• YOUR TASK: Exclude the pictures and retype the entries as written.

• RECORDS SHOWN:

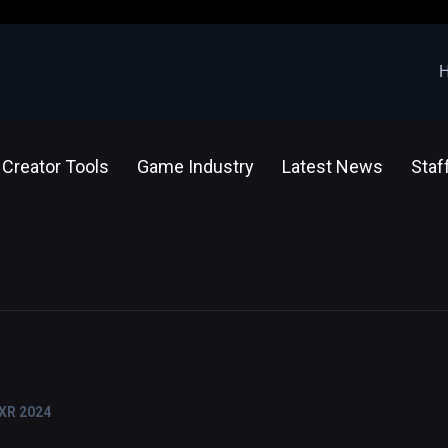
Creator Tools
Game Industry
Latest News
Staf
 XR 2024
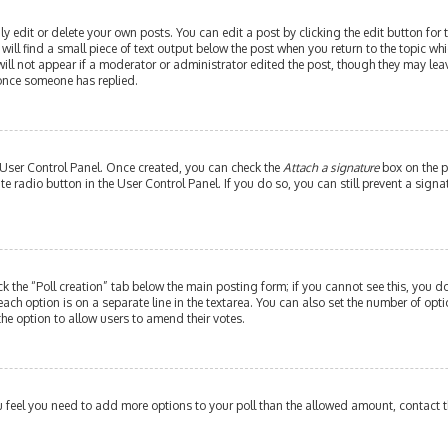
edit or delete your own posts. You can edit a post by clicking the edit button for th
ill find a small piece of text output below the post when you return to the topic whi
will not appear if a moderator or administrator edited the post, though they may leav
 once someone has replied.
r User Control Panel. Once created, you can check the
Attach a signature
box on the p
ate radio button in the User Control Panel. If you do so, you can still prevent a si
ick the “Poll creation” tab below the main posting form; if you cannot see this, you do
each option is on a separate line in the textarea. You can also set the number of op
y the option to allow users to amend their votes.
 you feel you need to add more options to your poll than the allowed amount, contact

• EXERCISE SOLUTION:
Creator Tools
Game Industry
Latest News
Staf
 XR 2024
edit or delete your own posts. You can edit a post by clicking the edit button for th
ill find a small piece of text output below the post when you return to the topic whi
will not appear if a moderator or administrator edited the post, though they may leav
 once someone has replied.
r User Control Panel. Once created, you can check the
Attach a signature
box on the p
ate radio button in the User Control Panel. If you do so, you can still prevent a si
ick the “Poll creation” tab below the main posting form; if you cannot see this, you do
each option is on a separate line in the textarea. You can also set the number of op
y the option to allow users to amend their votes.
 you feel you need to add more options to your poll than the allowed amount, contact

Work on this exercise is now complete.